This section reports our experimental results. First, we describe our methodology. Next, we present performance results for our compiler-based pre-execution technique. Then, we study our compiler algorithms in depth. Finally, we examine architectural support for our pre-execution threads.

#### 6.1 Methodology

To evaluate compiler-based pre-execution, we generate pre-execution code for several applications. First, we acquire cache-miss and loop iteration count profiles using our profiler. Then, our compiler performs program slicing analysis, thread initiation scheme selection, and pre-execution code generation following the algorithms described in Sections 3 and 4. To reduce pre-execution overhead, our compiler only considers loops whose aggregate cache-miss counts exceed 3% of the total cache misses simulated when selecting pre-execution regions (*i.e.*, when using the algorithm in Figure 5a). All profile runs and compiler analyses are performed automatically, without any manual intervention.

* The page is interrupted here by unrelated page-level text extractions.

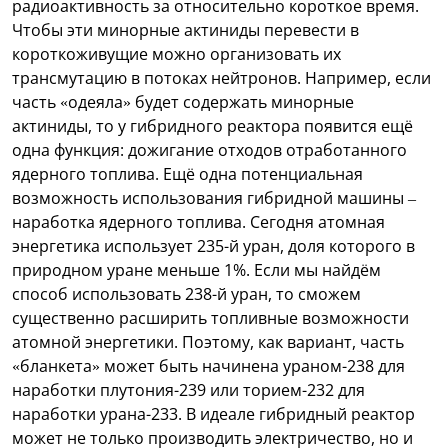
радиоактивность за относительно короткое время.
Чтобы эти минорные актиниды перевести в
короткоживущие можно организовать их
трансмутацию в потоках нейтронов. Например, если
часть «одеяла» будет содержать минорные
актиниды, то у гибридного реактора появится ещё
одна функция: дожигание отходов отработанного
ядерного топлива. Ещё одна потенциальная
возможность использования гибридной машины –
наработка ядерного топлива. Сегодня атомная
энергетика использует 235-й уран, доля которого в
природном уране меньше 1%. Если мы найдём
способ использовать 238-й уран, то сможем
существенно расширить топливные возможности
атомной энергетики. Поэтому, как вариант, часть
«бланкета» может быть начинена ураном-238 для
наработки плутония-239 или торием-232 для
наработки урана-233. В идеале гибридный реактор
может не только производить электричество, но и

Table 1 lists the 13 applications used in our study. Unfortunately, there are 5, 10, and 8 applications from the SPECInt, SPECfp, and Olden suites, respectively, that we could not study. One SPECInt and all 10 SPECfp remaining codes are not written in C. Of the other SPECInt codes,



Figure 8: Normalized execution time broken down into busy, overhead, and memory stall components. The "NP" and "PX" bars show performance for no pre-execution and with pre-execution, respectively.



Figure 9: Cache-miss coverage broken down into fully covered and partially covered by pre-execution, labeled "Full" and "Partial," respectively. Remaining misses either hit in the L2, or are satisfied from main memory, labeled "L2-Hit" and "Mem." respectively.

| Suite           | Name       | Input      | FastFwd        | Sim         | PXR |
|-----------------|------------|------------|----------------|-------------|-----|
| SPECInt<br>2000 | 256.bzip2  | reference  | 186,166,461    | 123,005,773 | 3   |
|                 | 175.vpr    | reference  | 364,172,593    | 130,044,367 | 3   |
|                 | 300.twolf  | reference  | 124,205,119    | 111,068,899 | 6   |
|                 | 254.gap    | reference  | 147,924,013    | 127,932,004 | 1   |
|                 | 197.parser | reference  | 245,292,554    | 137,427,886 | 4   |
|                 | 181.mcf    | reference  | 12,149,459,578 | 137,280,363 | 1   |
|                 | 164.gzip   | reference  | 162,221,430    | 135,946,580 | 1   |
| SPECfp<br>2000  | 183.equake | reference  | 2,570,651,646  | 21,850,552  | 1   |
|                 | 188.ammp   | reference  | 2,439,723,993  | 129,357,604 | 3   |
|                 | 179.art    | reference  | 12,899,865,395 | 113,811,999 | 7   |
|                 | 177.mesa   | reference  | 262,597,285    | 52,683,249  | 1   |
| Olden           | mst        | 1024 nodes | 183,274,940    | 24,361,256  | 1   |
|                 | em3d       | 20K nodes  | 53 331 921     | 108 341 604 | 1   |

Table 1: Benchmark characteristics.

two could not be processed by the original Unravel tool, one could not be processed by SUIF, and one performs system calls not supported by SimpleScalar. All 8 remaining Olden codes perform recursive tree traversals which our compiler does not analyze. In Table 1, the column labeled "Input" reports the inputs used to run each application. The next two columns, labeled "FastFwd" and "Sim," specify the number of skipped and simulated instructions, respectively, in our simulation regions. Both profile and data collection runs use the same simulation regions; hence, our results do not account for discrepancies between profile and actual program inputs. Finally, the last column, labeled "PXR," reports the number of pre-execution regions our compiler identifies based on the cache-miss profiles. There are 33 in all.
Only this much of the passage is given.